Perhaps you just aren’t destined to be an astronaut.
Maybe you just need to stop pursuing this and find something else.

But how will we know if we just give up?

JK Rowling’s Harry Potter was rejected by 12 publishers before it found worldwide fame. What if she had listened to kind words from people who didn’t want to see her dreams crushed?

Maybe you aren’t quite right for children’s books. Maybe you should try journalism?

Sylvester Stallone’s Rocky script was rejected in the region of 1,500 times.

Maybe you’re just not cut out to be a writer/actor?

In fact, Stallone’s story is more incredible than that. He was personally rejected from countless acting roles because of his unconventional looks and was at the point of having nothing left. Where would he be now if a good friend had said:

Perhaps you should take a normal job. Settle down. Have a nice life. It’s probably all for the best.

I love these accounts of triumph in the face of everything. Because they show something special – a spirit of passion and belief that transcends opinion, failure and loss.
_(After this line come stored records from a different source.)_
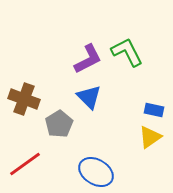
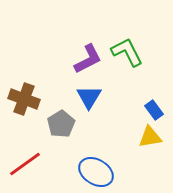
blue triangle: rotated 16 degrees clockwise
blue rectangle: rotated 42 degrees clockwise
gray pentagon: moved 2 px right
yellow triangle: rotated 25 degrees clockwise
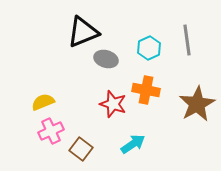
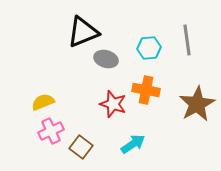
cyan hexagon: rotated 20 degrees clockwise
brown square: moved 2 px up
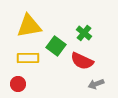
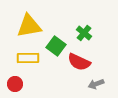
red semicircle: moved 3 px left, 1 px down
red circle: moved 3 px left
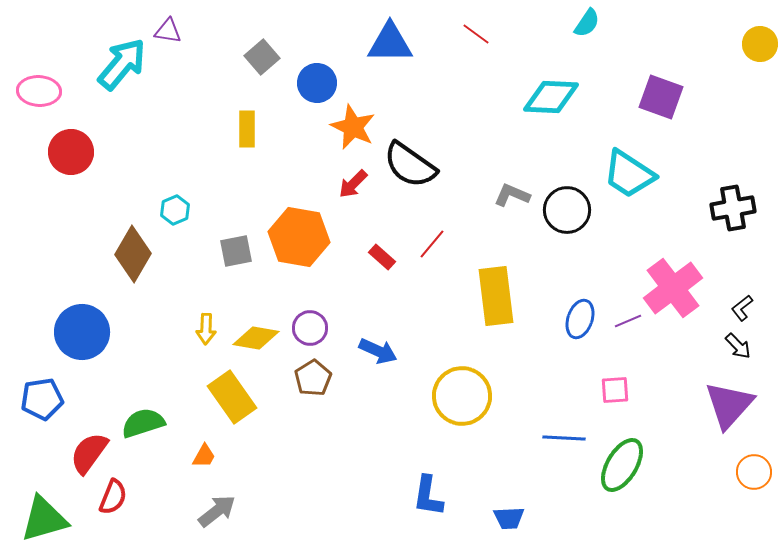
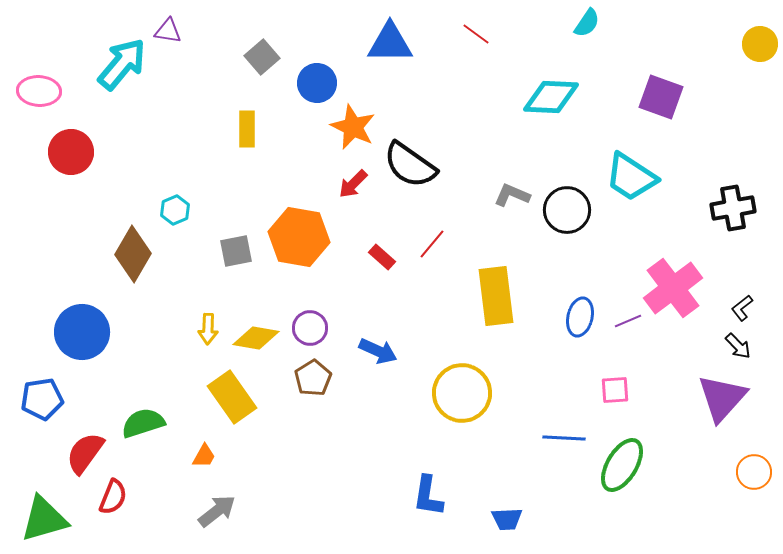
cyan trapezoid at (629, 174): moved 2 px right, 3 px down
blue ellipse at (580, 319): moved 2 px up; rotated 6 degrees counterclockwise
yellow arrow at (206, 329): moved 2 px right
yellow circle at (462, 396): moved 3 px up
purple triangle at (729, 405): moved 7 px left, 7 px up
red semicircle at (89, 453): moved 4 px left
blue trapezoid at (509, 518): moved 2 px left, 1 px down
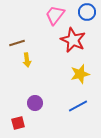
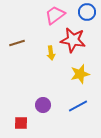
pink trapezoid: rotated 15 degrees clockwise
red star: rotated 15 degrees counterclockwise
yellow arrow: moved 24 px right, 7 px up
purple circle: moved 8 px right, 2 px down
red square: moved 3 px right; rotated 16 degrees clockwise
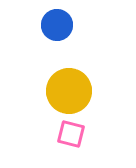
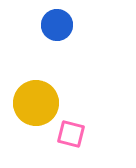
yellow circle: moved 33 px left, 12 px down
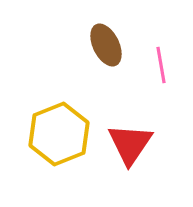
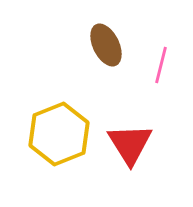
pink line: rotated 24 degrees clockwise
red triangle: rotated 6 degrees counterclockwise
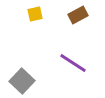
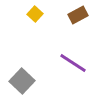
yellow square: rotated 35 degrees counterclockwise
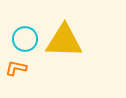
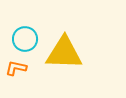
yellow triangle: moved 12 px down
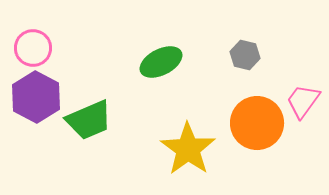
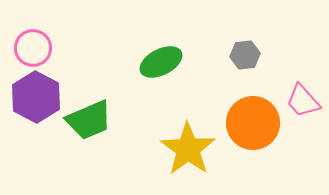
gray hexagon: rotated 20 degrees counterclockwise
pink trapezoid: rotated 78 degrees counterclockwise
orange circle: moved 4 px left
They are the beacons of hope for every one of us pursuing a dream.

And yes, I know that for every Stallone, there are probably thousands that never make it no matter how hard they try.

But at the end of it all, on your deathbed, do you want to look back and wonder what might have been if you’d tried just a little longer? A little harder?

So, if I had the courage, I would tell people in real life the following:

Yes, it may be hard to watch us go through this. Yes, you may wish that we would stop and “spare ourselves” any further agony. But we walk this path with our eyes wide open. We know loss is a very real risk – every single time we try for a baby. As long I am able to bear that ever-present hazard, I want you to say only one simple thing. That you are sorry to hear the bad news. Nothing else is needed.

And I will decide when, and if, it’s for the best. Not anyone else.

And that, I suppose, is why I blog about these events. Because the distance between us spares us from the pain. Although we connect over the rollercoaster of TTC, our shared goal means that understanding goes without saying. There is no judgement here. There is no questioning of motive or dissection of emotional stability.

For that, and for all the other wonderful things in my life, I am humbled and grateful.